### WORK REQUIRED
Go to the line holding "Neck Tension" in the data below and repeat it exactly, then each line after it up to and including the one holding "and inspiring. The". Omit pictures.

━━━━

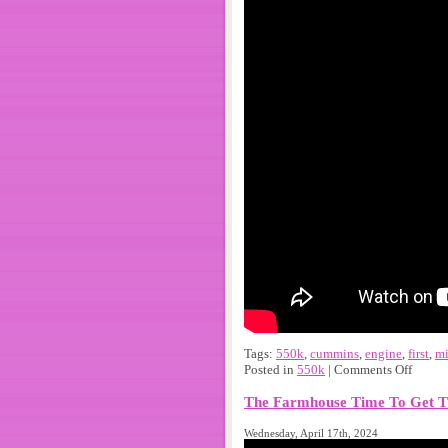
Tags:
550k
,
cummins
,
engine
,
first
,
mi
Posted in
550k
|
Comments Off
The Farmhouse Time To Get T
Wednesday, April 17th, 2024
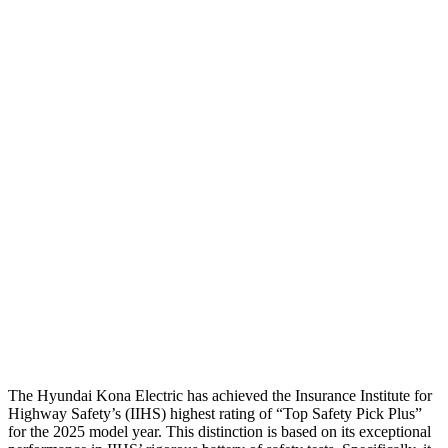
Passenger Injury Measures
Head/Neck
GOOD
GOOD
Head Injury Criterion
282
387
Neck Tension
67 lbs.
268 lbs.
Neck Compression
-134 lbs.
89 lbs.
Torso
ACCEPTABLE
ACCEPTABLE
Pelvis
GOOD
GOOD
Head Protection
GOOD
GOOD
The Hyundai Kona Electric has achieved the Insurance Institute for
Highway Safety’s (IIHS) highest rating of “Top Safety Pick Plus”
for the 2025 model year. This distinction is based on its exceptional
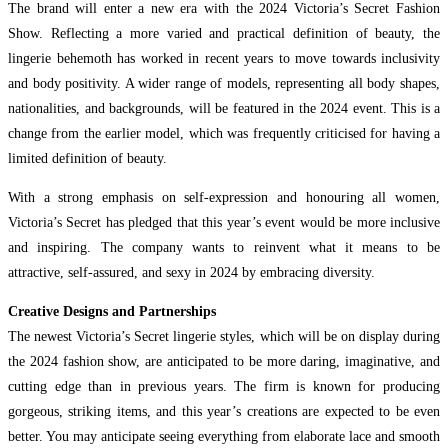
The brand will enter a new era with the 2024 Victoria’s Secret Fashion
Show. Reflecting a more varied and practical definition of beauty, the
lingerie behemoth has worked in recent years to move towards inclusivity
and body positivity. A wider range of models, representing all body shapes,
nationalities, and backgrounds, will be featured in the 2024 event. This is a
change from the earlier model, which was frequently criticised for having a
limited definition of beauty.
With a strong emphasis on self-expression and honouring all women,
Victoria’s Secret has pledged that this year’s event would be more inclusive
and inspiring. The company wants to reinvent what it means to be
attractive, self-assured, and sexy in 2024 by embracing diversity.
Creative Designs and Partnerships
The newest Victoria’s Secret lingerie styles, which will be on display during
the 2024 fashion show, are anticipated to be more daring, imaginative, and
cutting edge than in previous years. The firm is known for producing
gorgeous, striking items, and this year’s creations are expected to be even
better. You may anticipate seeing everything from elaborate lace and smooth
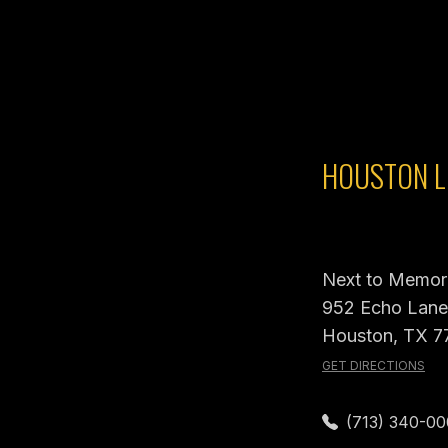
HOUSTON L
Next to Memori
952 Echo Lane,
Houston, TX 7
GET DIRECTIONS
(713) 340-0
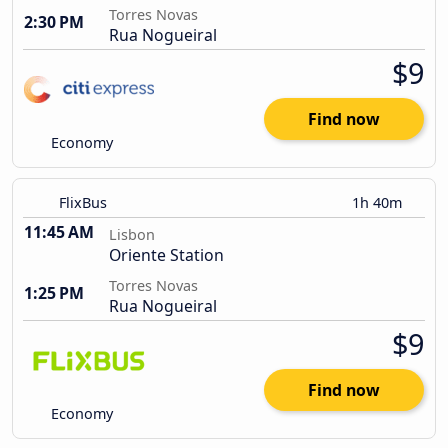
Torres Novas
2:30 PM
Rua Nogueiral
$9
Find now
Economy
FlixBus
1h 40m
11:45 AM
Lisbon
Oriente Station
Torres Novas
1:25 PM
Rua Nogueiral
$9
Find now
Economy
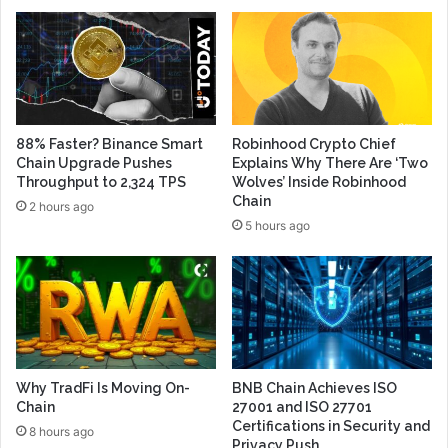
88% Faster? Binance Smart
Robinhood Crypto Chief
Chain Upgrade Pushes
Explains Why There Are ‘Two
Throughput to 2,324 TPS
Wolves’ Inside Robinhood
Chain
2 hours ago
5 hours ago
Why TradFi Is Moving On-
BNB Chain Achieves ISO
Chain
27001 and ISO 27701
Certifications in Security and
8 hours ago
Privacy Push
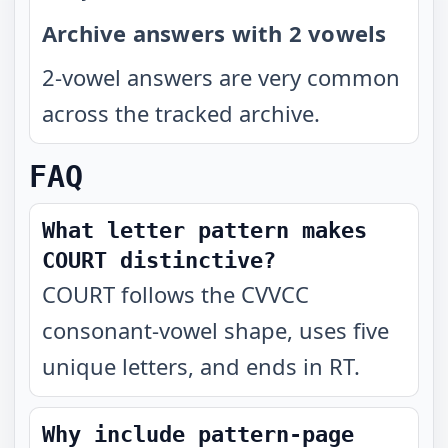
Archive answers with 2 vowels
2-vowel answers are very common
across the tracked archive.
FAQ
What letter pattern makes
COURT distinctive?
COURT follows the CVVCC
consonant-vowel shape, uses five
unique letters, and ends in RT.
Why include pattern-page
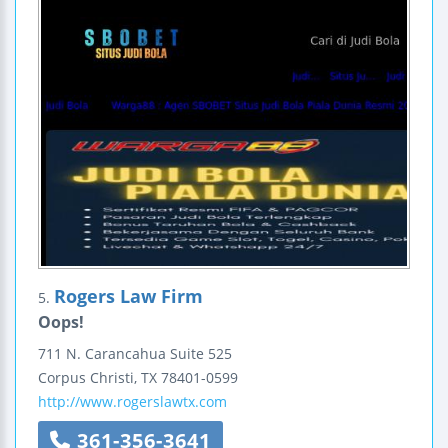
Rogers Law Firm
5.
Oops!
711 N. Carancahua
Suite 525
Corpus Christi
,
TX
78401-0599
http://www.rogerslawtx.com
361-356-3641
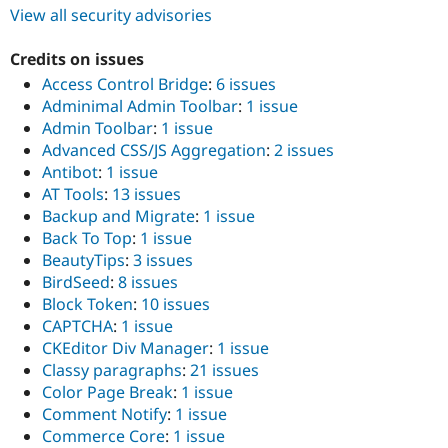
View all security advisories
Credits on issues
Access Control Bridge
:
6 issues
Adminimal Admin Toolbar
:
1 issue
Admin Toolbar
:
1 issue
Advanced CSS/JS Aggregation
:
2 issues
Antibot
:
1 issue
AT Tools
:
13 issues
Backup and Migrate
:
1 issue
Back To Top
:
1 issue
BeautyTips
:
3 issues
BirdSeed
:
8 issues
Block Token
:
10 issues
CAPTCHA
:
1 issue
CKEditor Div Manager
:
1 issue
Classy paragraphs
:
21 issues
Color Page Break
:
1 issue
Comment Notify
:
1 issue
Commerce Core
:
1 issue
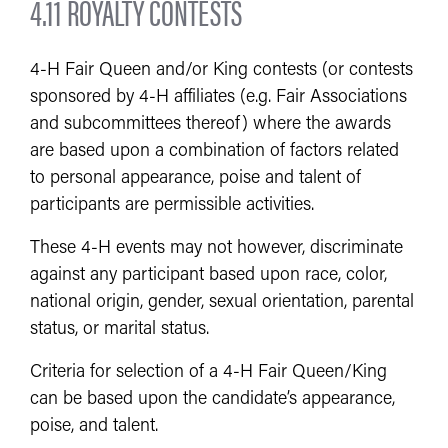
4.11 ROYALTY CONTESTS
4-H Fair Queen and/or King contests (or contests
sponsored by 4-H affiliates (e.g. Fair Associations
and subcommittees thereof) where the awards
are based upon a combination of factors related
to personal appearance, poise and talent of
participants are permissible activities.
These 4-H events may not however, discriminate
against any participant based upon race, color,
national origin, gender, sexual orientation, parental
status, or marital status.
Criteria for selection of a 4-H Fair Queen/King
can be based upon the candidate’s appearance,
poise, and talent.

━━━━

### TASK OUTPUT
Neck Tension
67 lbs.
268 lbs.
Neck Compression
-134 lbs.
89 lbs.
Torso
ACCEPTABLE
ACCEPTABLE
Pelvis
GOOD
GOOD
Head Protection
GOOD
GOOD
The Hyundai Kona Electric has achieved the Insurance Institute for
Highway Safety’s (IIHS) highest rating of “Top Safety Pick Plus”
for the 2025 model year. This distinction is based on its exceptional
The brand will enter a new era with the 2024 Victoria’s Secret Fashion
Show. Reflecting a more varied and practical definition of beauty, the
lingerie behemoth has worked in recent years to move towards inclusivity
and body positivity. A wider range of models, representing all body shapes,
nationalities, and backgrounds, will be featured in the 2024 event. This is a
change from the earlier model, which was frequently criticised for having a
limited definition of beauty.
With a strong emphasis on self-expression and honouring all women,
Victoria’s Secret has pledged that this year’s event would be more inclusive
and inspiring. The company wants to reinvent what it means to be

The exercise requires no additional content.